Si riapre la partita sul punto nascita D’Alfonso ci ripensa

Ranalli: il presidente della Regione pronto a rivedere gli atti L’annuncio nell’incontro a Pescara con il ministro Delrio
SULMONA. Si riapre la partita del punto nascita. Il presidente-commissario Luciano D’Alfonso ha fatto sapere al sindaco di Sulmona, Peppino Ranalli, di essere pronto a rivedere gli atti che lo hanno portato a firmare a febbraio il decreto 10 sulla chiusura. L’annuncio è arrivato nell’incontro a Pescara col ministro dei Trasporti Graziano Delrio. Se ne parlerà in una riunione allargata della giunta regionale che si terrà all’Abbazia celestiniana il 21 maggio, aperta anche ai sindaci del territorio, al neo presidente della Provincia Antonio De Crescentiis, al vescovo Angelo Spina e ad altri.
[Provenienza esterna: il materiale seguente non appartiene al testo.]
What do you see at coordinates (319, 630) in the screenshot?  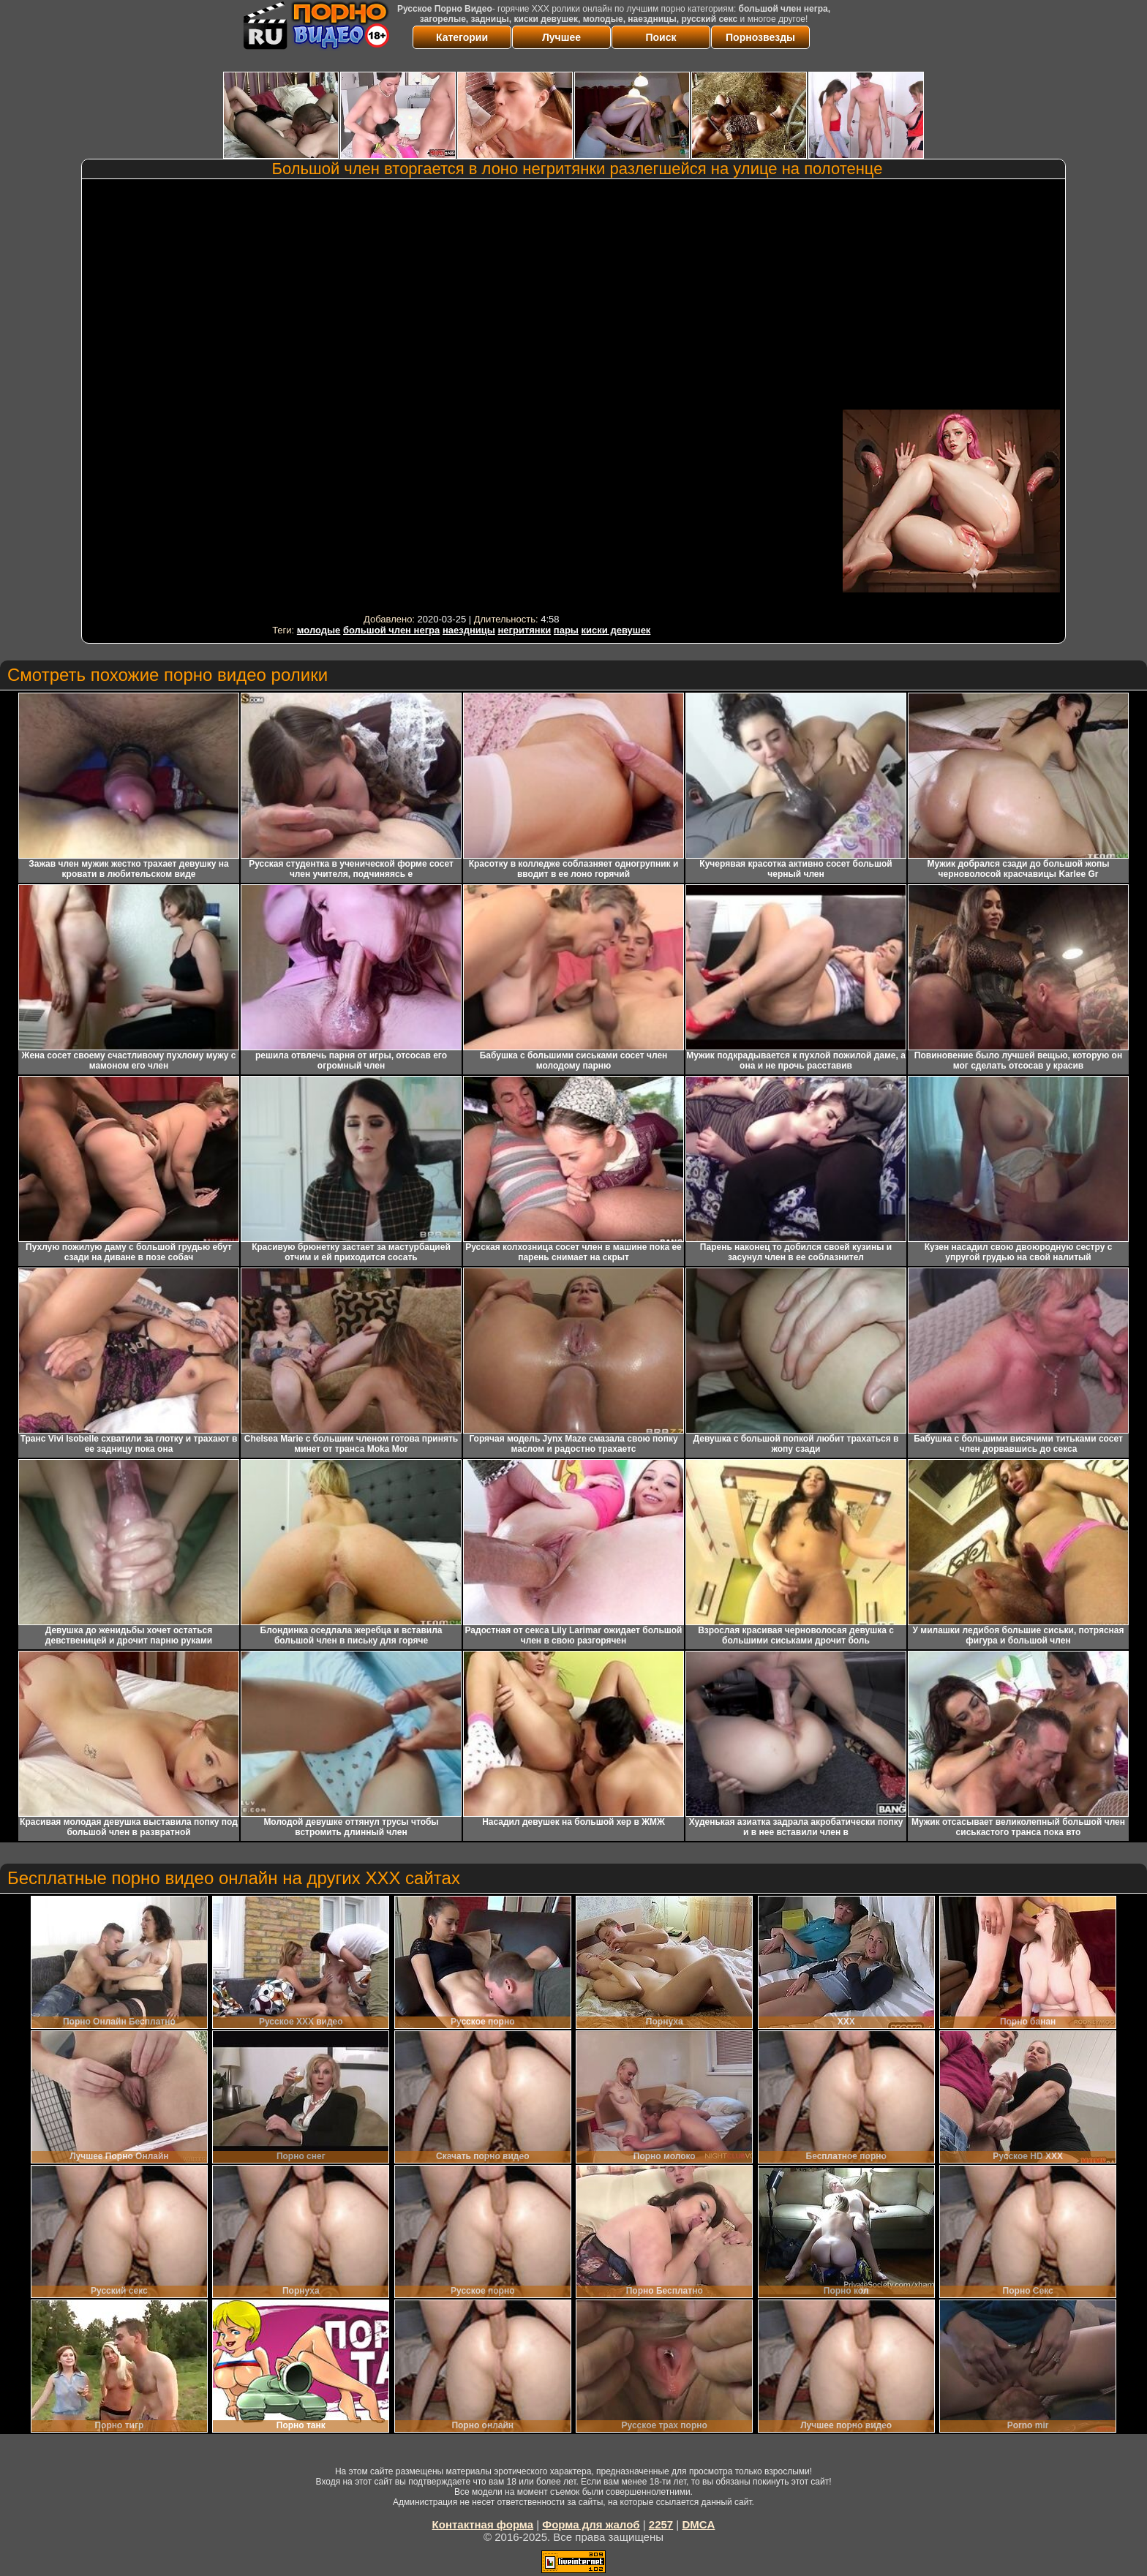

Ottimista il sindaco sulmonese, che parla di avvio dell’operazione verità sulla Maternità sulmonese. «Sono da sempre stato convinto della necessità di perseguire la strada istituzionale», ricorda Ranalli, «per questo, nell’incontro a Pescara ho potuto parlare col presidente D’Alfonso, che mi ha detto di essere pronto a rivedere gli atti che lo hanno portato alla firma della chiusura del nostro punto nascita. Si tratta di dichiarazioni molto importanti, che inaugurano una nuova fase in questa delicata vicenda».
La lotta in difesa del reparto, dunque, arriva all’ultimo decisivo giro di boa. «Il presidente mi ha detto che il 21 maggio prossimo riunirà la giunta regionale in città», aggiunge Ranalli, «a cui parteciperanno anche i sindaci del territorio, il neo presidente della Provincia Antonio De Crescentiis e il vescovo Angelo Spina. Io ho da sempre creduto nella strada istituzionale e ora questa apertura a rivedere gli atti che hanno portato alla firma del decreto 10 del febbraio scorso apre uno spiraglio decisivo per il futuro del reparto. Ho continuato ad interessare D’Alfonso della questione e a scrivere lettere, come l’ultima inviata all’Agenas. Proprio l’Agenzia nazionale per i servizi sanitari regionali con le sue prescrizioni impone una postazione di elisoccorso H24 che noi crediamo sia molto più costosa della messa in sicurezza del reparto esistente, nonché in controtendenza rispetto ai lavori sul nuovo ospedale e sul blocco parto che è nel progetto. A questo punto inauguriamo l’operazione verità sul punto nascita e il 21 ci aspettiamo risposte certe sui tempi di percorrenza e sulla sicurezza mamma-neonato soprattutto in inverno e con meteo sfavorevole. Variabili che proprio l’Agenas continua a sottovalutare». Anche il presidio civico territoriale continua la sua battaglia in difesa del reparto, dopo aver manifestato a Pescara durante l'incontro con Del Rio e dopo aver scritto al prefetto e al questore per rassicurarli sulla corretta occupazione dell’aula consiliare, a quasi un mese e mezzo dall’avvio della protesta. «Assicuriamo che non sarà impedito lo svolgimento di nessuna attività all’interno dell’aula consiliare, ivi compreso l’annunciato consiglio del 19 o 20 maggio sul rendiconto di gestione, ma noi non ci arrendiamo», fanno sapere i consiglieri comunali Luigi La Civita, Alessandro Lucci e Antony Leone, assieme ad Alberto Di Giandomenico, Mauro Tirabassi, Davide Silvestri, Daniela Frittella e Gabriella Di Girolamo.